Kinderarbeit (child labour)
Kinderarbeit beinhaltet jede Tätigkeit, welche die Richtlinien der Konvention verletzt. Von Kinderarbeit spricht man, wenn Kinder unter zwölf Jahren und Kinder im Alter zwischen zwölf und vierzehn Jahren schwere Arbeit leisten müssen.

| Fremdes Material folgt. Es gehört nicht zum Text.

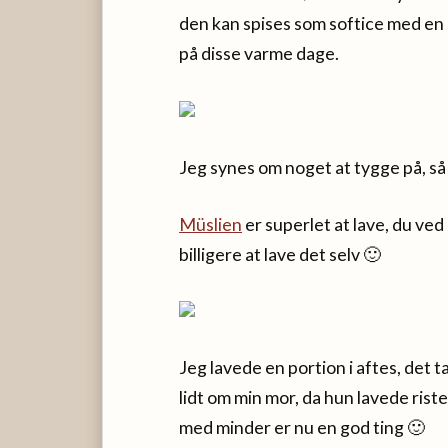
den kan spises som softice med en s
på disse varme dage.
Jeg synes om noget at tygge på, s
Müslien
er superlet at lave, du ve
billigere at lave det selv 🙂
Jeg lavede en portion i aftes, det
lidt om min mor, da hun lavede rist
med minder er nu en god ting 🙂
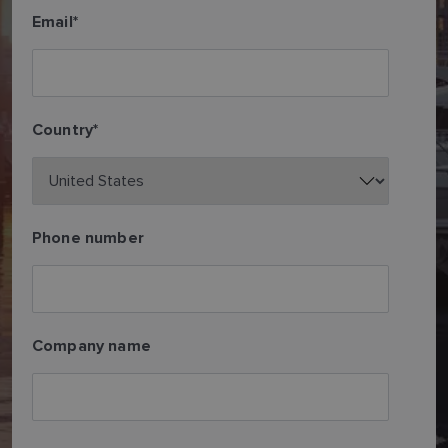
Email
*
Country
*
Phone number
Company name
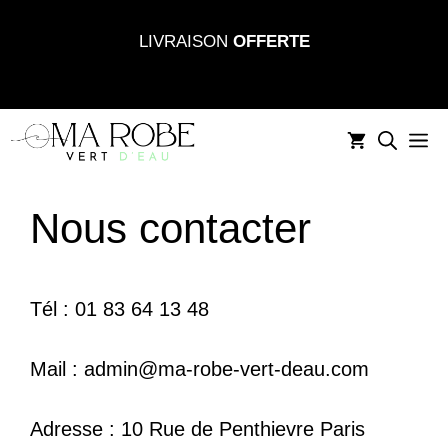
Aller
LIVRAISON
OFFERTE
au
contenu
M
Nous contacter
Tél : 01 83 64 13 48
Mail : admin@ma-robe-vert-deau.com
Adresse : 10 Rue de Penthievre Paris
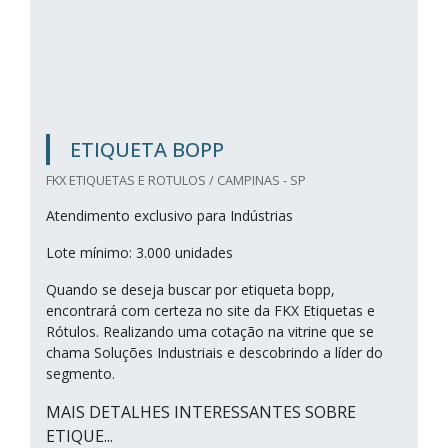
ETIQUETA BOPP
FKX ETIQUETAS E ROTULOS / CAMPINAS - SP
Atendimento exclusivo para Indústrias
Lote mínimo: 3.000 unidades
Quando se deseja buscar por etiqueta bopp,
encontrará com certeza no site da FKX Etiquetas e
Rótulos. Realizando uma cotação na vitrine que se
chama Soluções Industriais e descobrindo a líder do
segmento.
MAIS DETALHES INTERESSANTES SOBRE
ETIQUE...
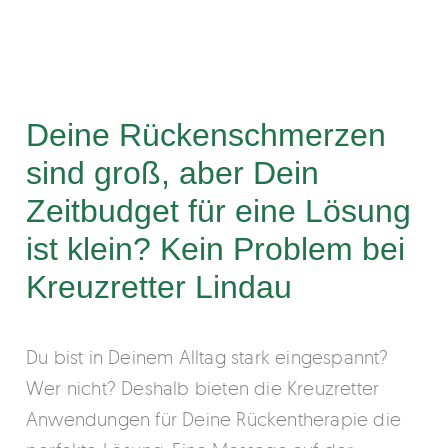
Deine Rückenschmerzen
sind groß, aber Dein
Zeitbudget für eine Lösung
ist klein? Kein Problem bei
Kreuzretter Lindau
Du bist in Deinem Alltag stark eingespannt?
Wer nicht? Deshalb bieten die Kreuzretter
Anwendungen für Deine Rückentherapie die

Zu den schlimmsten Formen von Kinderarbeit zählt UNICEF Sklaverei, gewaltsamen Arbeitsdruck, Prostitution, Schwarzhandel, Zwang zu illegalen Tätigkeiten und gefährliche oder gesundheitsgefährdende Arbeitsumstände.
Hoffnungsvolle Projekte
UNICEF kann gegenwärtig die Kinderarbeit nicht vollkommen abschaffen. Trotzdem kann viel getan werden, um die Arbeitsbedingungen für Kinder zu verbessern und somit „positive“ Kinderarbeit zu schaffen.
Ein Projekt in Firozabad, im indischen Bundesland Uttar Pradesh, widmet sich Kindern, die unter gefährlichen Bedingungen in einer Fabrik für Glasarmreifen arbeiten. Mit Straßenaufführungen und Shows werden die Kindern und ihre Eltern über die Gefahren dieser Arbeit informiert. Kinder zwischen sechs und vierzehn Jahren haben die Möglichkeit, nach der Arbeit das „alternative Lernzentrum“ zu besuchen. Dies ist ein weiter Schritt in Richtung einer formalen Ausbildung. In Zusammenarbeit mit der norwegischen Regierung hat die UNICEF in Nepal das Projekt „Bal Bikas Kendras“ ins Leben gerufen. Es handelt sich dabei um ein Kinderentwicklungszentrum auf Gemeinschaftsbasis, das arbeitenden Kindern sechsmal in der Woche zweistündigen Unterricht anbietet.